Big Blue extends its lead, with HP following close behind…
Published: 29 August 2003 08:25 BST
IBM has extended its lead in the server market, stealing a sizable slice of worldwide sales for the powerful computers away from Sun Microsystems, a new study shows. Sales of IBM servers increased 10.1 per cent to $3.2bn in the second quarter of 2003, giving Big Blue 30.4 per cent of the $10.6bn market, according to new figures released by IDC. Third-ranked Sun Microsystems, meanwhile, saw revenue fall 18.7 per cent to $1.4bn. The 2002 merger with Compaq wasn't enough to put second-place Hewlett-Packard ahead of IBM, but the company did increase server sales a slight 0.4 per cent to $2.9bn, IDC said. Fourth-ranked Dell increased sales 10 per cent to $980m. The numbers indicate that IBM, which Sun had trounced in the late 1990s, is now well along its road to recovery.
Sun's second calendar quarter is usually strong because it is the final quarter of the company's fiscal year, but in 2003 Sun deliberately refrained from sales incentives that it feared could pull in sales from the next quarter, a problem that occurred in 2002. Selling servers has been a punishing business since customers stopped buying them willy-nilly in the late 1990s. The market for the systems, used for networked data processing and storage tasks such as supermarket sales and or online banking, dried up after the internet mania subsided and the recession hit.

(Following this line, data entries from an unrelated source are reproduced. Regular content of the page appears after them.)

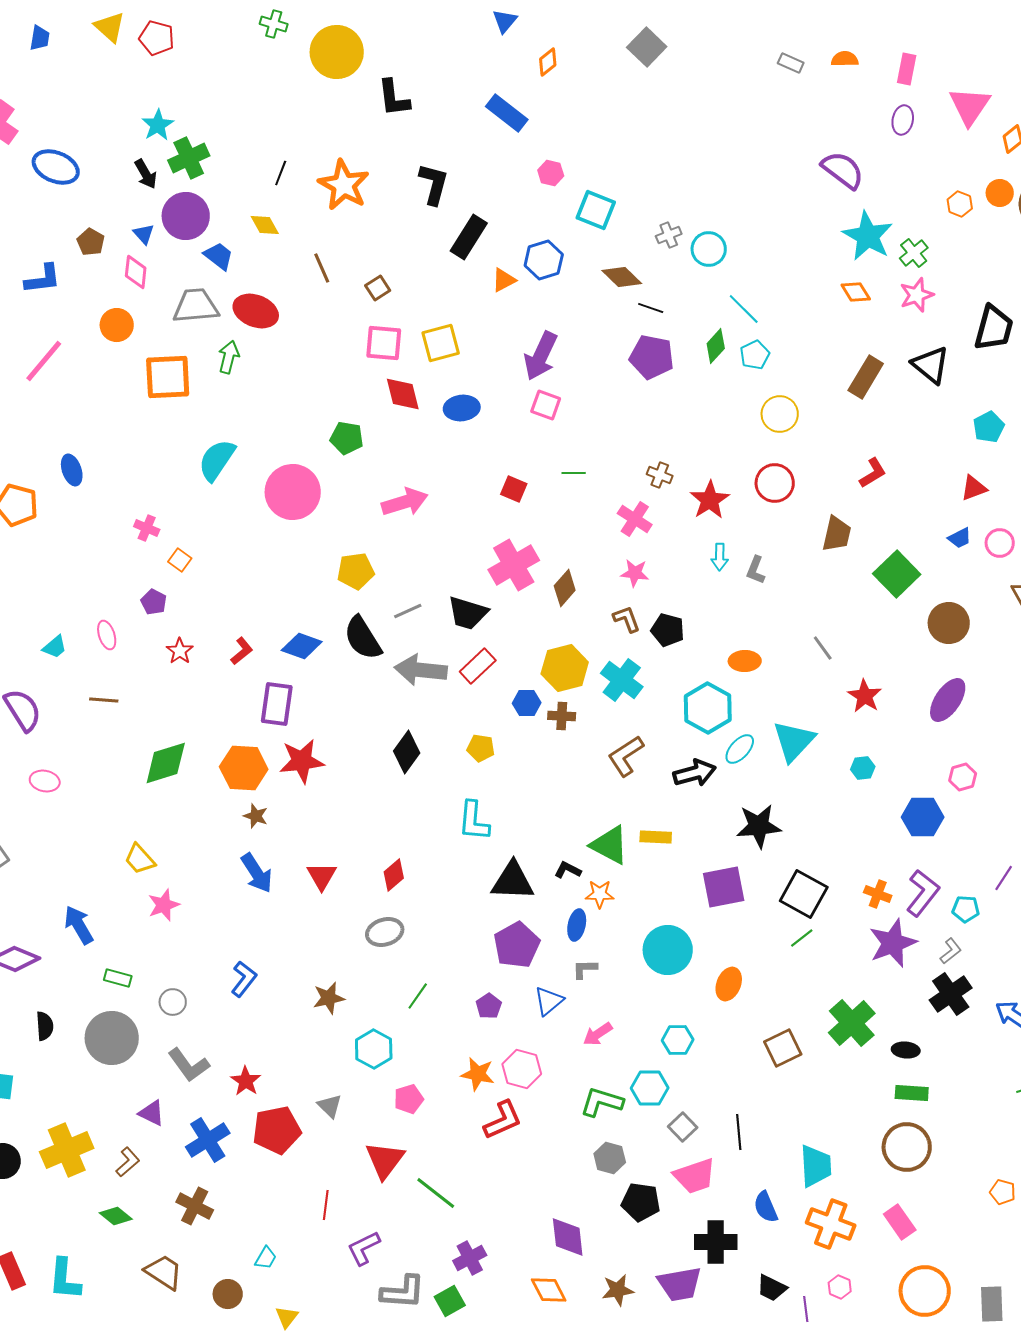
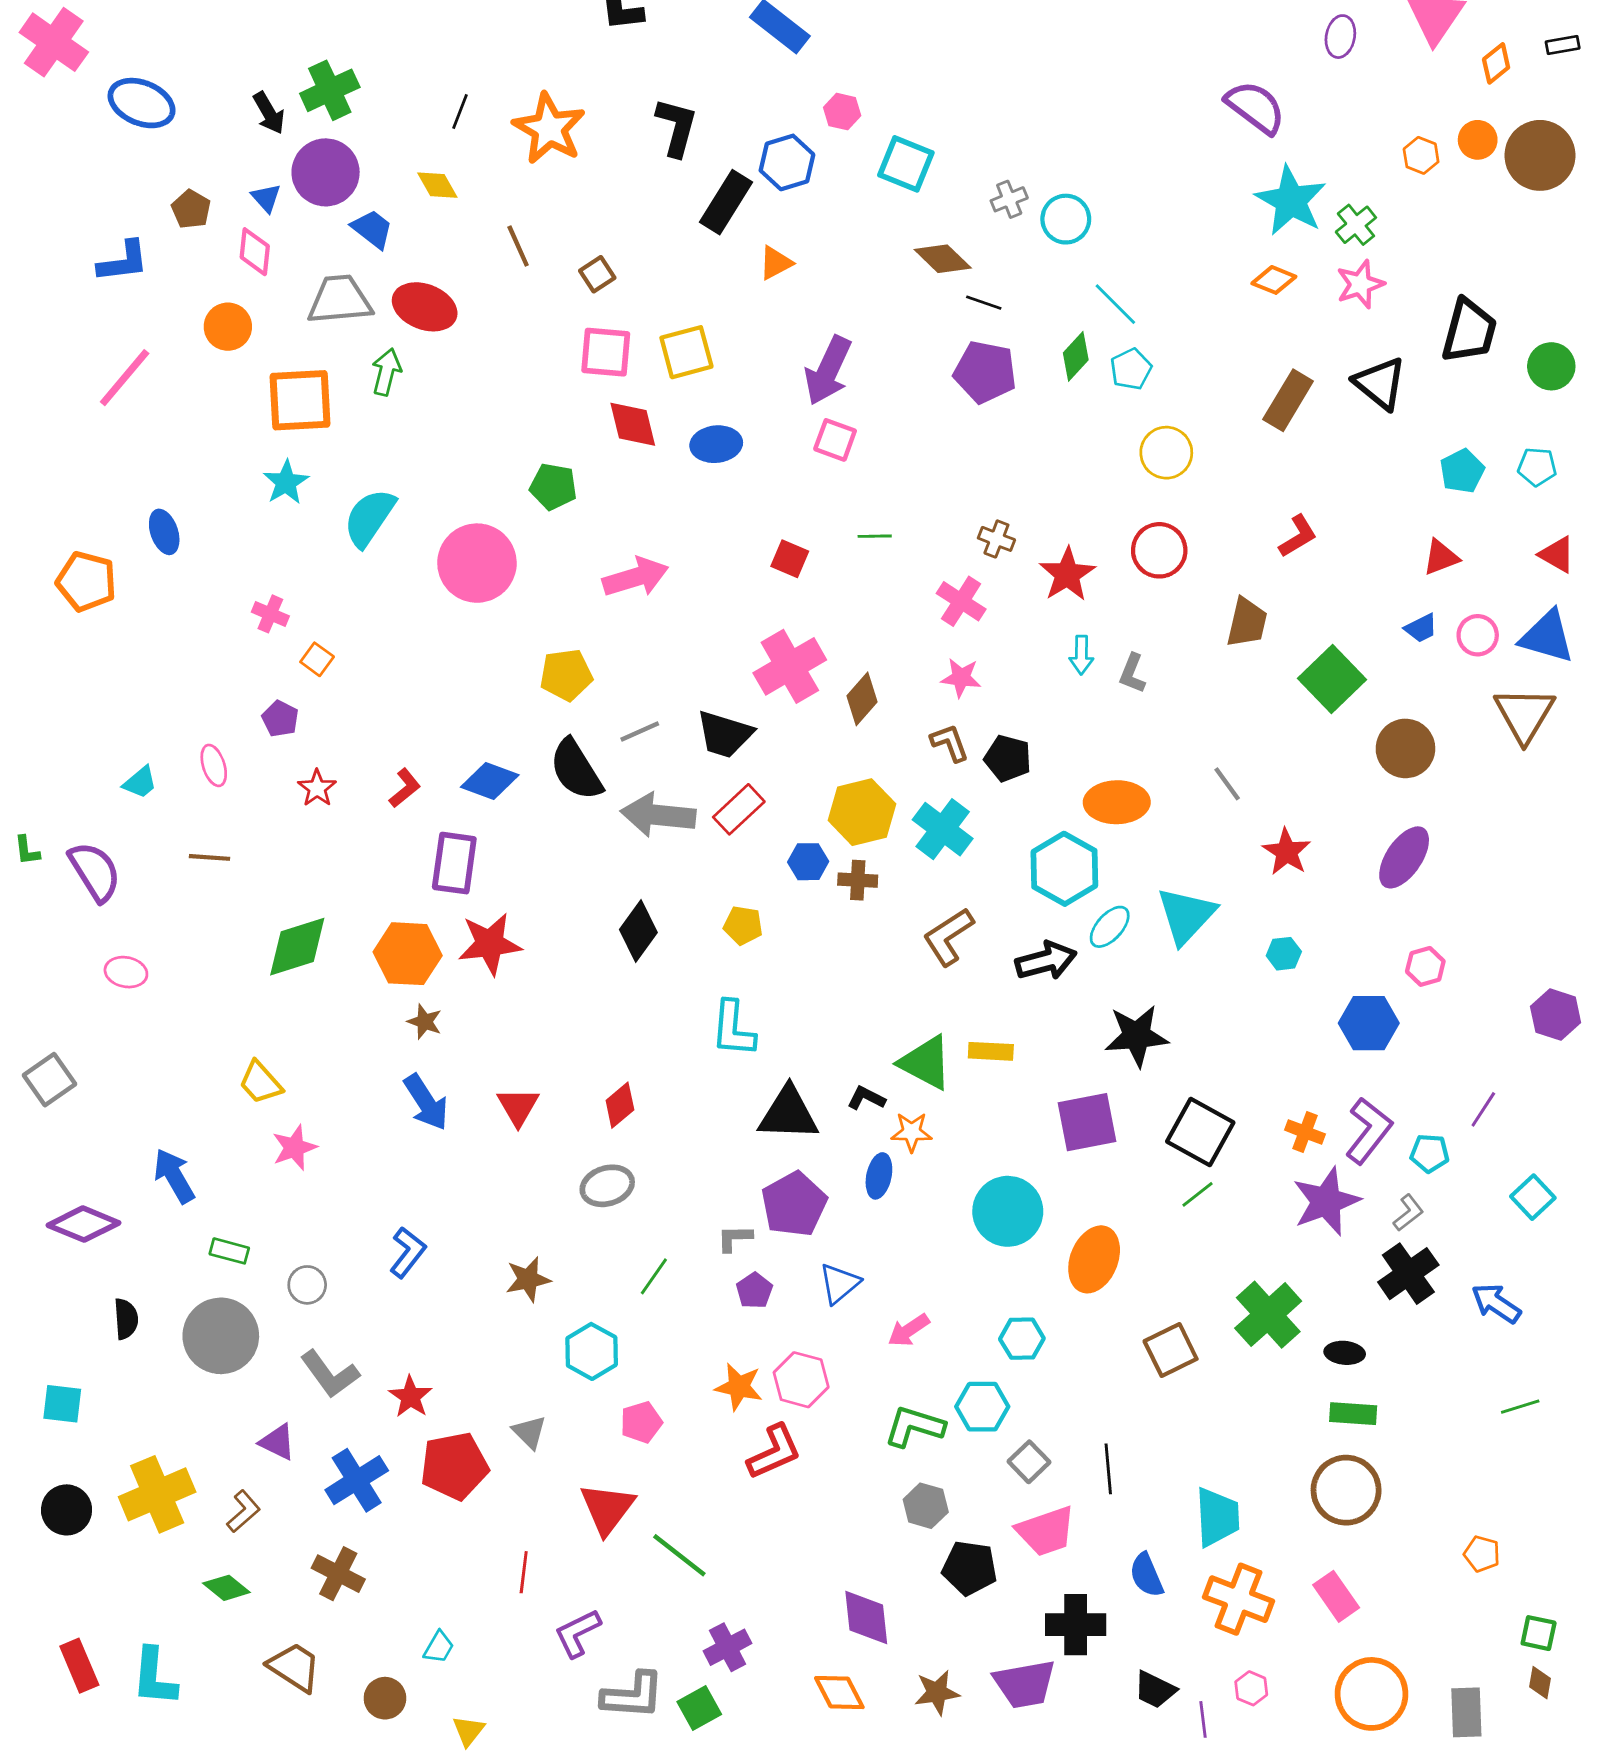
cyan star: (158, 125) -> (286, 482), moved
blue hexagon: (544, 260) -> (787, 162), moved
orange diamond: (856, 292) -> (1274, 280), turned -36
orange ellipse: (745, 661) -> (1117, 802), size x1.4
gray L-shape: (585, 969) -> (735, 1238), moved
orange ellipse: (729, 984) -> (1094, 1259), size x1.4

IDC predicted in May that server sales would be flat from 2002 to 2003 then grow from there, but even the $58bn IDC expects customers to spend on servers in 2007 will be less than the $70bn they spent in 2000. Server sales in the second quarter didn't shrink this time around, though the 0.2 per cent growth was hardly torrid. Sun focuses chiefly on servers running the Unix operating system, a line that was particularly popular in the internet go-go years, and the company remains tops in that segment with 33 per cent of the $4.33bn market. But Sun's 19.1 per cent drop in sales to $1.43bn meant it lost 5.7 percentage points compared with the same quarter of 2002, while third-placed IBM's 20.4 per cent revenue growth to $1.06bn meant it gained 5.2 per cent to reach 24.6 per cent of the market. Second-placed HP saw its Unix server sales dropped 3.6 per cent to $1.36bn. Unix servers historically have accounted for the largest single fraction of the server market. Now servers based on Intel processors are a larger market, according to IDC. In the second quarter, the market for servers based on Intel processors grew 10.7 per cent to $4.46bn, while the Unix server market dropped 5.2 per cent to $4.33bn. The top Intel server seller remains HP, with 33.1 per cent of the market, but it and second-placed Dell lost share to IBM. IBM's Intel server revenue grew 23 per cent to $778mn, while HP's grew 9.2 per cent to $1.48bn and Dell's grew 10 per cent to $980m. Sales of servers using the Linux operating system increased 40 per cent to $650m, with HP holding 28.9 per cent of that market, Dell at 20.5 per cent and IBM at 19.4 per cent, IDC said. "Blade" servers, a newer server idea in which several thin servers share the space and hardware resources of a larger chassis, grew 693 percent from a small base to reach $119m. HP led the market with 31.9 per cent share, but lost ground over 2002 to new arrivals IBM, with 26.9 per cent, and Dell, with 15.1 per cent of the market.